You are spot on on the paper that I referenced. As you can see in 4.3 which is in page 3, the paper mentioned two algorithms for sentence selection. These are Summation-Based Selection and Density-Based Selection. Which is SBS and DBS respectively.
What made you pick this representation in particular?
I'm kind of curious what different kinds of algorithms you might have looked at.
Summarizing only blogs posts seems a bit limiting to me. (Btw, I'm not trying to be negative, congrats on your success! texteaser looks great!)
I implemented a custom version (mainly changed the scoring scheme to include TF/IDF of words for initialized scoring) of TextRank and loved it.
The main thing I liked about it was how general it was. Words are nodes and sentences are vertices. Then you basically use pagerank to rank the sentences according the graph representation.
Hi, I focus on blog posts because I don't want it to be broad. This was because TextTeaser is my research for my graduate studies. And having a broader research means harder to accomplish. But it doesn't mean it can't be used to other type of text. It can still be used. It's just optimized for news.

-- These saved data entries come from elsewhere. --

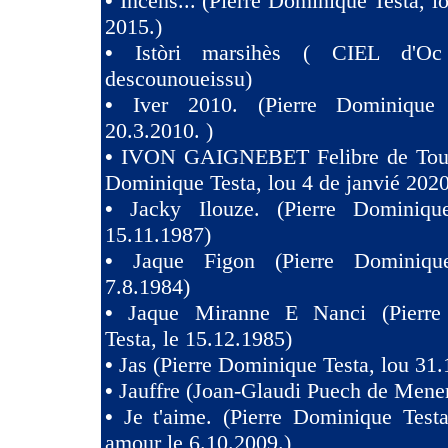
•
Incèns... (Pierre Dominique Testa, l
2015.)
•
Istòri marsihès ( CIEL d'Oc
descounoueissu)
•
Iver 2010. (Pierre Dominique 
20.3.2010. )
•
IVON GAIGNEBET Felibre de Toul
Dominique Testa, lou 4 de janvié 2020
•
Jacky Ilouze. (Pierre Dominiqu
15.11.1987)
•
Jaque Figon (Pierre Dominiqu
7.8.1984)
•
Jaque Miranne E Nanci (Pierre
Testa, le 15.12.1985)
•
Jas (Pierre Dominique Testa, lou 31.
•
Jauffre (Joan-Glaudi Puech de Mener
•
Je t'aime. (Pierre Dominique Test
amour le 6.10.2009.)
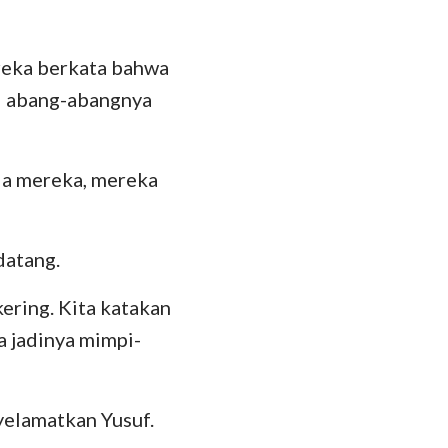
ereka berkata bahwa
ul abang-abangnya
ada mereka, mereka
datang.
ering. Kita katakan
a jadinya mimpi-
yelamatkan Yusuf.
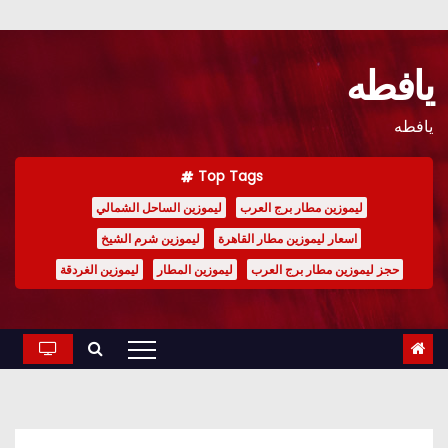
Ski
t
يافطه
conten
يافطه
Top Tags
ليموزين مطار برج العرب
ليموزين الساحل الشمالي
اسعار ليموزين مطار القاهرة
ليموزين شرم الشيخ
حجز ليموزين مطار برج العرب
ليموزين المطار
ليموزين الغردقة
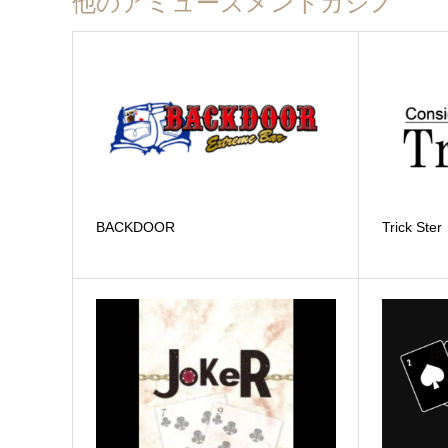
他のアミューズメントカジノ
BACKDOOR
Trick Ster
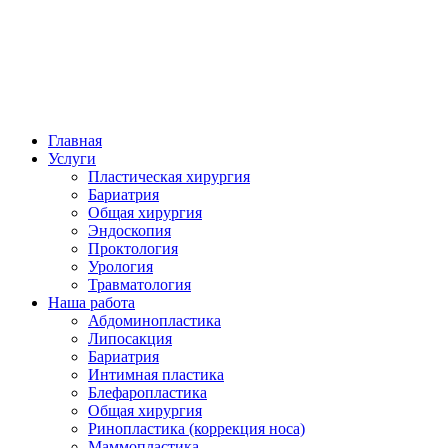
Главная
Услуги
Пластическая хирургия
Бариатрия
Общая хирургия
Эндоскопия
Проктология
Урология
Травматология
Наша работа
Абдоминопластика
Липосакция
Бариатрия
Интимная пластика
Блефаропластика
Общая хирургия
Ринопластика (коррекция носа)
Маммопластика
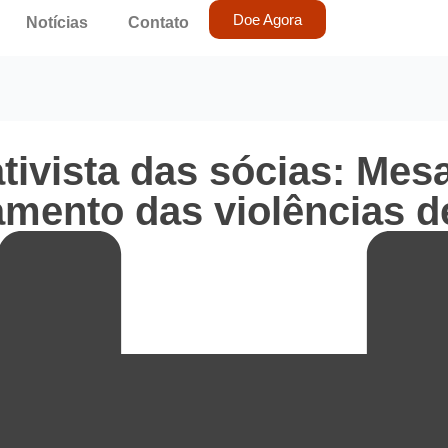
Doe Agora
Notícias
Contato
tivista das sócias: Mes
amento das violências d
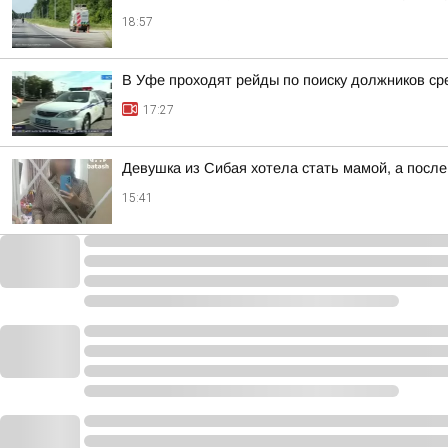
18:57
В Уфе проходят рейды по поиску должников ср
17:27
Девушка из Сибая хотела стать мамой, а после
15:41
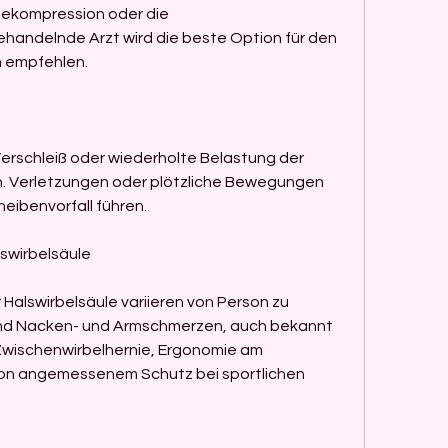
andelnde Arzt wird die beste Option für den 
en empfehlen.
rschleiß oder wiederholte Belastung der 
. Verletzungen oder plötzliche Bewegungen 
ibenvorfall führen.
swirbelsäule
Halswirbelsäule variieren von Person zu 
ind Nacken- und Armschmerzen, auch bekannt 
Zwischenwirbelhernie, Ergonomie am 
von angemessenem Schutz bei sportlichen 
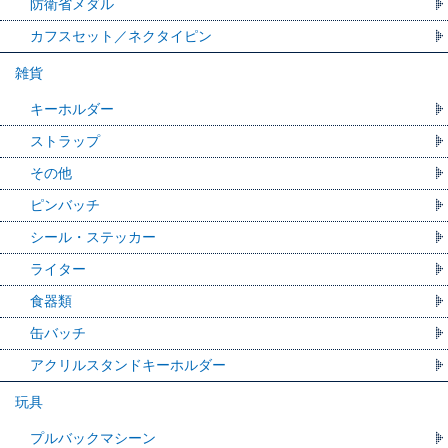
防衛省メダル
カフスセット／ネクタイピン
雑貨
キーホルダー
ストラップ
その他
ピンバッチ
シール・ステッカー
ライター
食器類
缶バッチ
アクリルスタンドキーホルダー
玩具
プルバックマシーン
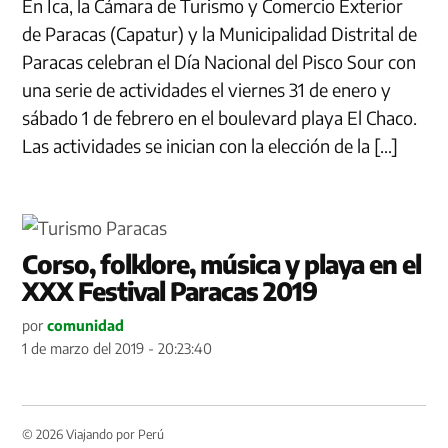
En Ica, la Cámara de Turismo y Comercio Exterior
de Paracas (Capatur) y la Municipalidad Distrital de
Paracas celebran el Día Nacional del Pisco Sour con
una serie de actividades el viernes 31 de enero y
sábado 1 de febrero en el boulevard playa El Chaco.
Las actividades se inician con la elección de la […]
Corso, folklore, música y playa en el
XXX Festival Paracas 2019
por
comunidad
1 de marzo del 2019 - 20:23:40
© 2026 Viajando por Perú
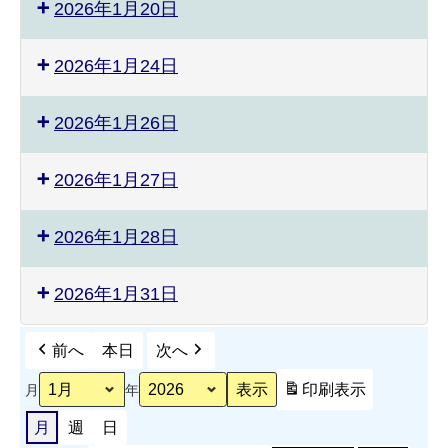
2026年1月20日
2026年1月24日
2026年1月26日
2026年1月27日
2026年1月28日
2026年1月31日
前へ
本日
次へ
印刷
表示
月
年
月
週
日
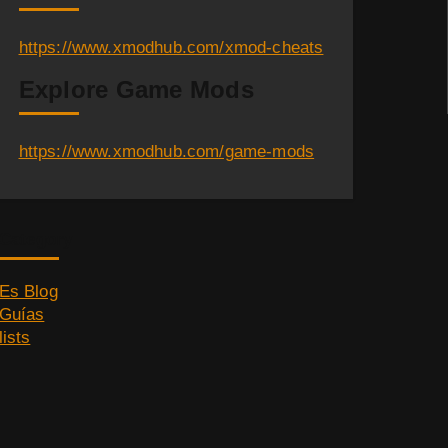
https://www.xmodhub.com/xmod-cheats
Explore Game Mods
https://www.xmodhub.com/game-mods
Category
Es Blog
Guías
lists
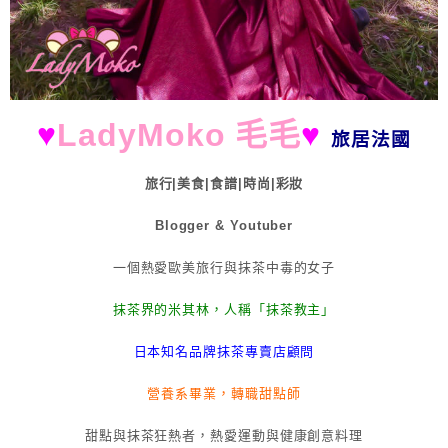
♥
LadyMoko 毛毛
♥
旅居法國
旅行|美食|食譜|時尚|彩妝
Blogger & Youtuber
一個熱愛歐美旅行與抹茶中毒的女子
抹茶界的米其林，人稱「抹茶教主」
日本知名品牌抹茶專賣店顧問
營養系畢業，轉職甜點師
甜點與抹茶狂熱者，熱愛運動與健康創意料理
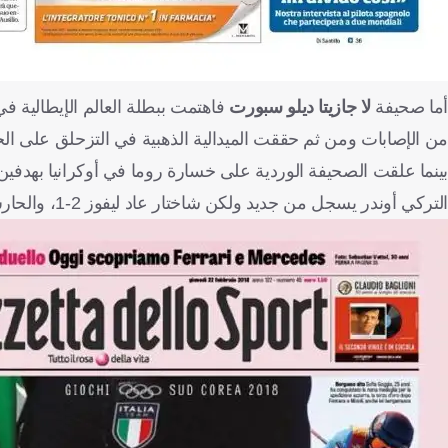
أما صحيفة
لا جازيتا ديلو سبورت
فاهتمت ببطلة العالم الإيطالية في
من الإصابات ومن ثم حققت الميدالية الذهبية في التزحلق على الجل
التركي أوندر يسجل من جديد ولكن شاختار عاد ليفوز 2-1، والحارس البرازيلي أنقذ روما من سيناريو أسوأ بتصدياته للعديد من الفرص".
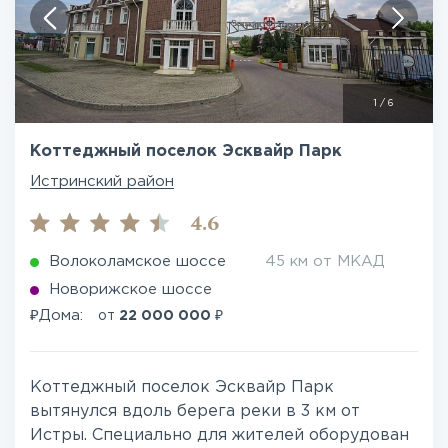
1
/
6
Коттеджный поселок Эсквайр Парк
Истринский район
4.6
Волоколамское шоссе
45 км от МКАД
Новорижское шоссе
₽
₽
Дома:
от
22 000 000
Коттеджный поселок Эсквайр Парк
вытянулся вдоль берега реки в 3 км от
Истры. Специально для жителей оборудован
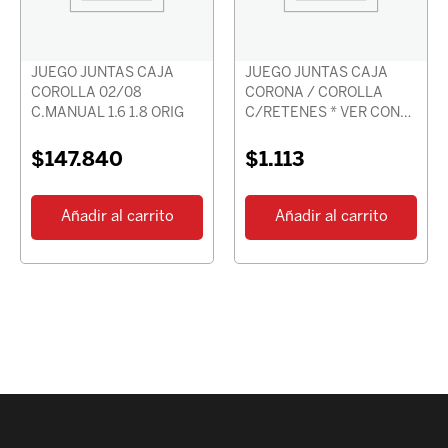
JUEGO JUNTAS CAJA
JUEGO JUNTAS CAJA
COROLLA 02/08
CORONA / COROLLA
C.MANUAL 1.6 1.8 ORIG
C/RETENES * VER CON
CHASIS *
$
147.840
$
1.113
Añadir al carrito
Añadir al carrito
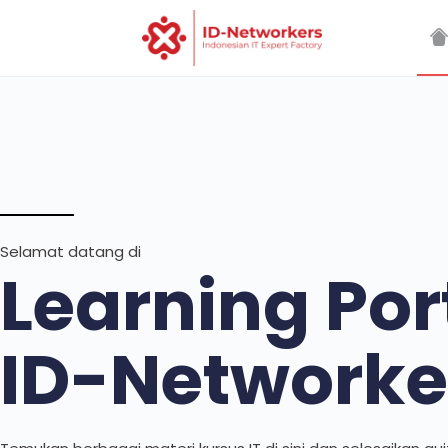
Selamat datang di
Learning Por
ID-Networke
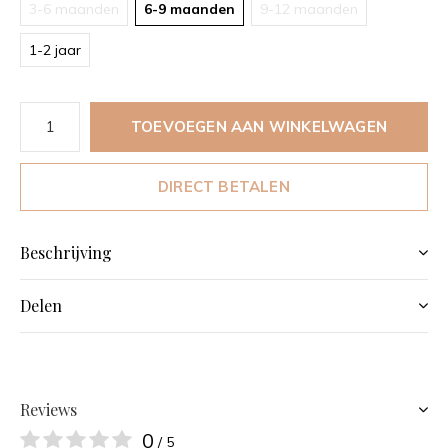
3-6 maanden
6-9 maanden
9-12 maanden
1-2 jaar
TOEVOEGEN AAN WINKELWAGEN
DIRECT BETALEN
Beschrijving
Delen
Reviews
0
/ 5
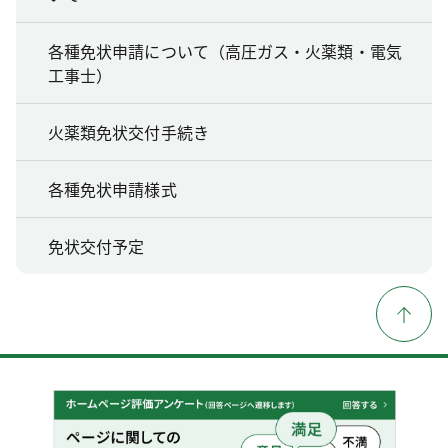
各種免状申請について（高圧ガス・火薬類・電気
工事士）
火薬類免状交付手続き
各種免状申請様式
免状交付予定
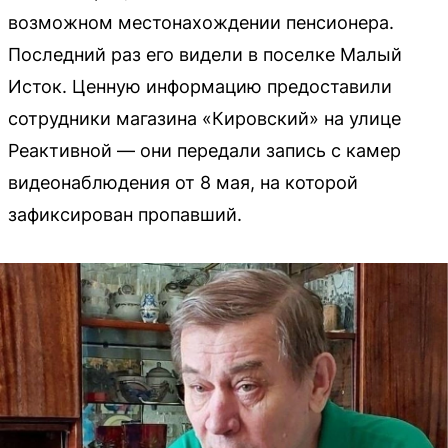
возможном местонахождении пенсионера.
Последний раз его видели в поселке Малый
Исток. Ценную информацию предоставили
сотрудники магазина «Кировский» на улице
Реактивной — они передали запись с камер
видеонаблюдения от 8 мая, на которой
зафиксирован пропавший.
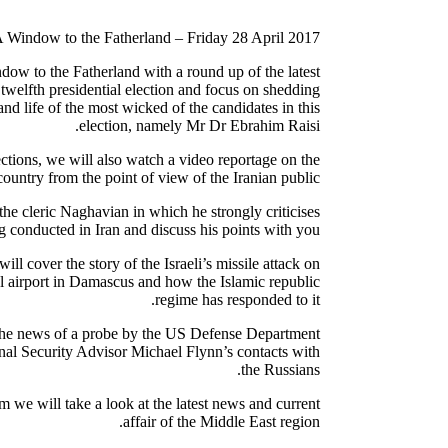
 Window to the Fatherland – Friday 28 April 2017
ow to the Fatherland with a round up of the latest
twelfth presidential election and focus on shedding
nd life of the most wicked of the candidates in this
election, namely Mr Dr Ebrahim Raisi.
lections, we will also watch a video reportage on the
country from the point of view of the Iranian public.
 the cleric Naghavian in which he strongly criticises
ng conducted in Iran and discuss his points with you.
ll cover the story of the Israeli’s missile attack on
al airport in Damascus and how the Islamic republic
regime has responded to it.
the news of a probe by the US Defense Department
onal Security Advisor Michael Flynn’s contacts with
the Russians.
am we will take a look at the latest news and current
affair of the Middle East region.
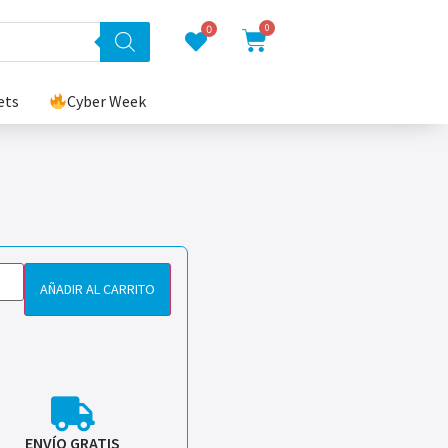
0
0
ets
Cyber Week
AÑADIR AL CARRITO
ENVÍO GRATIS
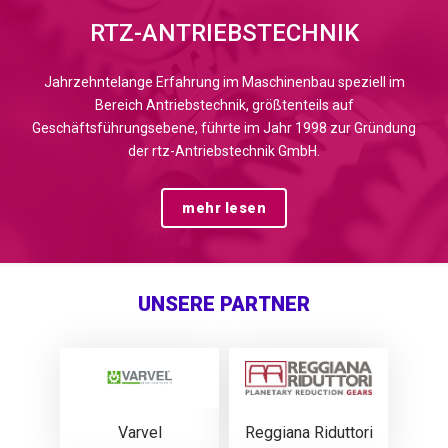
RTZ-ANTRIEBSTECHNIK
Jahrzehntelange Erfahrung im Maschinenbau speziell im
Bereich Antriebstechnik, größtenteils auf
Geschäftsführungsebene, führte im Jahr 1998 zur Gründung
der rtz-Antriebstechnik GmbH.
mehr lesen
UNSERE PARTNER
Varvel
Reggiana Riduttori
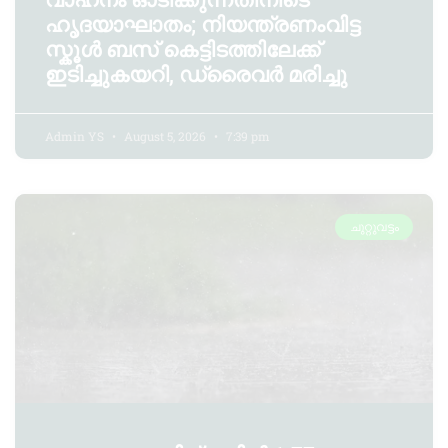
വാഹനം ഓടിക്കുന്നതിനിടെ
ഹൃദയാഘാതം; നിയന്ത്രണംവിട്ട
സ്കൂൾ ബസ് കെട്ടിടത്തിലേക്ക്
ഇടിച്ചുകയറി, ഡ്രൈവർ മരിച്ചു
Admin YS
August 5, 2026
7:39 pm
ചുറ്റുവട്ടം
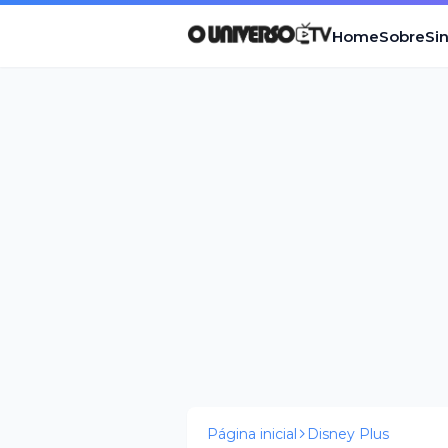
Home
Sobre
Si
Página inicial
Disney Plus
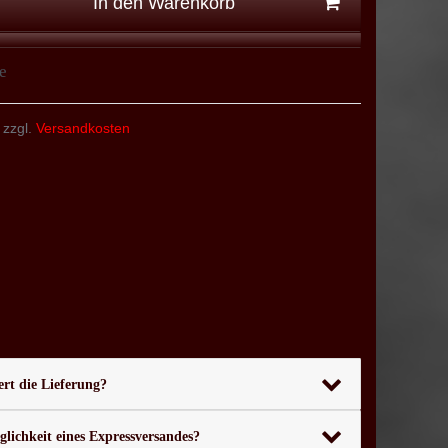
In den Warenkorb
e
 zzgl.
Versandkosten
rt die Lieferung?
glichkeit eines Expressversandes?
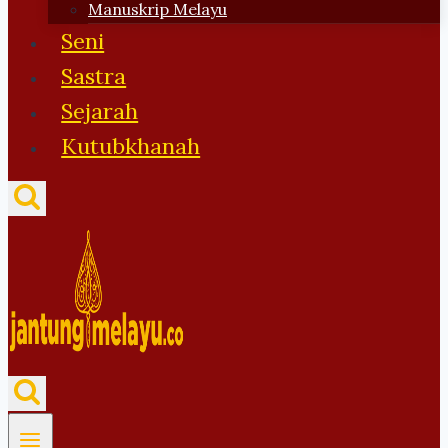
Manuskrip Melayu
Seni
Sastra
Sejarah
Kutubkhanah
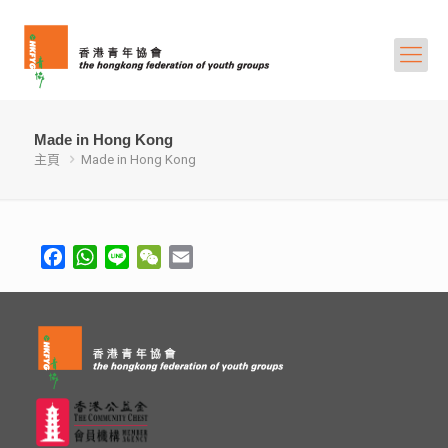
Made in Hong Kong
主頁
Made in Hong Kong
Facebook
WhatsApp
Line
WeChat
Email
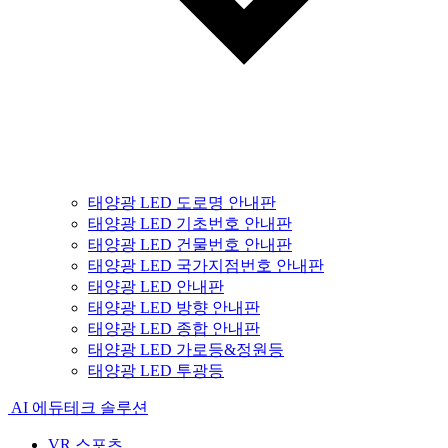
태양광 LED 도로명 안내판
태양광 LED 기초번호 안내판
태양광 LED 건물번호 안내판
태양광 LED 국가지점번호 안내판
태양광 LED 안내판
태양광 LED 방향 안내판
태양광 LED 종합 안내판
태양광 LED 가로등&정원등
태양광 LED 투광등
AI 에듀테크 솔루션
VR 스포츠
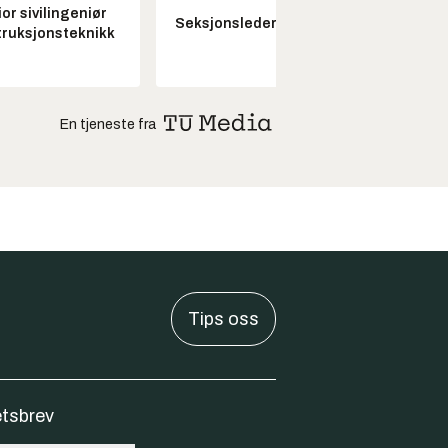
or sivilingeniør
Seksjonsleder Nye Troll
ruksjonsteknikk
En tjeneste fra
Tips oss
tsbrev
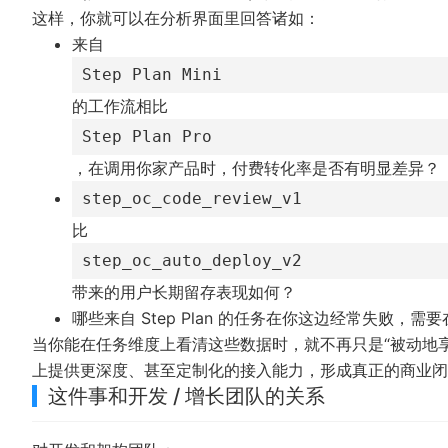
这样，你就可以在分析界面里回答诸如：
来自
Step Plan Mini
的工作流相比
Step Plan Pro
，在调用你家产品时，付费转化率是否有明显差异？
step_oc_code_review_v1
比
step_oc_auto_deploy_v2
带来的用户长期留存表现如何？
哪些来自 Step Plan 的任务在你这边经常失败，
当你能在任务维度上看清这些数据时，就不再只是“被动地享受来
上提供更深度、甚至定制化的接入能力，形成真正的商业闭
这件事和开发 / 增长团队的关系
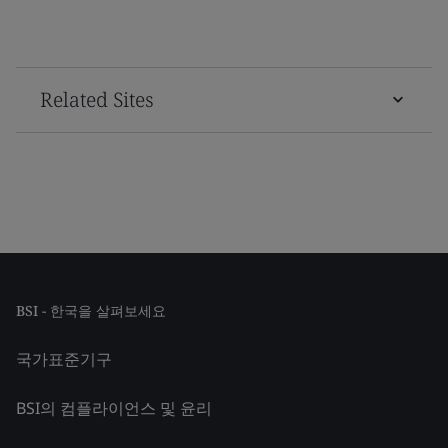
Related Sites
BSI - 한국을 살펴보세요
국가표준기구
BSI의 컴플라이언스 및 윤리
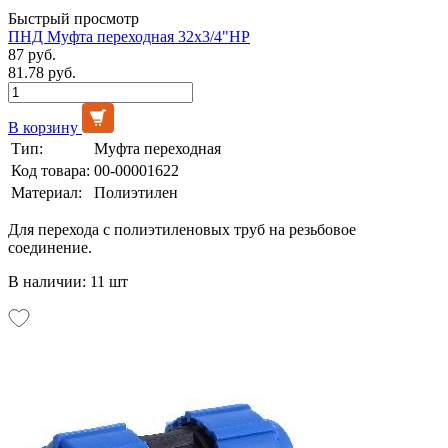
Быстрый просмотр
ПНД Муфта переходная 32х3/4"НР
87 руб.
81.78 руб.
В корзину
Тип:
Муфта переходная
Код товара:
00-00001622
Материал:
Полиэтилен
Для перехода с полиэтиленовых труб на резьбовое
соединение.
В наличии: 11 шт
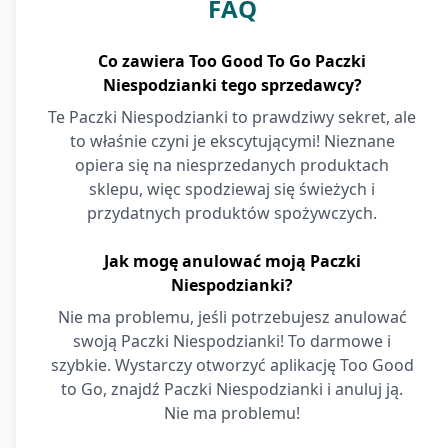
FAQ
Co zawiera Too Good To Go Paczki
Niespodzianki tego sprzedawcy?
Te Paczki Niespodzianki to prawdziwy sekret, ale
to właśnie czyni je ekscytującymi! Nieznane
opiera się na niesprzedanych produktach
sklepu, więc spodziewaj się świeżych i
przydatnych produktów spożywczych.
Jak mogę anulować moją Paczki
Niespodzianki?
Nie ma problemu, jeśli potrzebujesz anulować
swoją Paczki Niespodzianki! To darmowe i
szybkie. Wystarczy otworzyć aplikację Too Good
to Go, znajdź Paczki Niespodzianki i anuluj ją.
Nie ma problemu!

I'm a little bit familiar with TextRank because I stumbled upon it when I'm doing my research. I also read several algorithms but forgot what they are called.
Ahh very cool! Thank you for the insight. I could see where that would be applicable then. Using comments as features is a very neat concept.
News is the most broadly applicable use for this so leveraging that isn't a bad thing. There's always a trade off of broad applicability vs overfitting for a particular case to get better results.